Carling Kathrin Bassett-Seguso (born 9 October 1967) is a former Canadian professional tennis player. Bassett is the daughter of John F. Bassett and Susan Carling, and the granddaughter of media baron John Bassett and politician and brewery executive John Carling. She was inducted into the Ontario Sports Hall of Fame in 2003.

Tennis career
In 1981, Bassett won the Canadian junior indoor tennis title. In 1982, she was ranked No. 2 junior player in the world, after winning events in Tokyo and Taipei. That year, she also became the youngest winner of the Canadian closed championship at the age of 14. She won the title again in 1983 and in 1986. By age 16, Bassett was Canada's top tennis player. At the same time, she had a successful second career as a fashion model, working for the world-famous Ford modeling agency. She also dabbled in acting, being promoted as one of the stars of a 1982 teen comedy film Spring Fever, and later appearing in a 1984 episode of The Littlest Hobo.

In 1983, Bassett advanced to the quarter-finals of the Australian Open and won her first top-level singles titles in Pennsylvania. In 1984, she reached the quarterfinals at the French Open and, in her best performance at a Grand Slam, the semi-finals at the US Open where she defeated Elizabeth Smylie, Pascale Paradis, Mima Jaušovec, Petra Delhees and Hana Mandlíková before losing to Chris Evert.
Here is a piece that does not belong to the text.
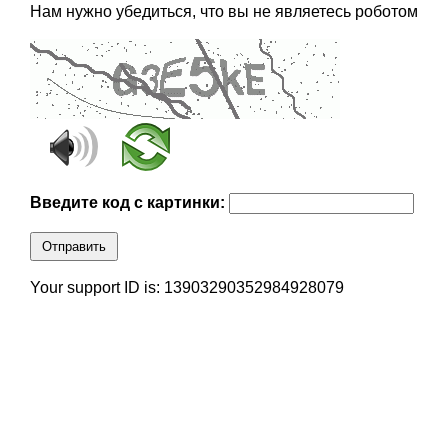
Нам нужно убедиться, что вы не являетесь роботом
Введите код с картинки:
Отправить
Your support ID is: 13903290352984928079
She reached the French Open quarterfinals again in 1986. Bassett won her second top-level singles title in 1987 at Strasbourg.

Bassett was named the WTA's Most Impressive Newcomer in 1983, and Canada's Female Athlete of the Year in 1983 and 1985. During her career, Bassett won a total of two top-level singles titles and two doubles titles.

Personal life
Following her tennis career, Bassett admitted she had struggled for years with the eating disorder bulimia. "It becomes part of your life, like smoking," she told People Magazine in 1992. "Or it's like being an alcoholic. It's so easy to get into and so hard to get out of. I hated myself that I couldn't stop."

Bassett married American tennis player Robert Seguso in 1987. The couple have two sons and three daughters – Holden John Seguso, born 14 March 1988, daughter Carling Jr., born in 1990, Ridley Jack, born in 1993, Lennon Shy on 10 April 2010 and the youngest, Theodora. Holden has played in a handful of Futures tennis tournaments, off and on, since 2005.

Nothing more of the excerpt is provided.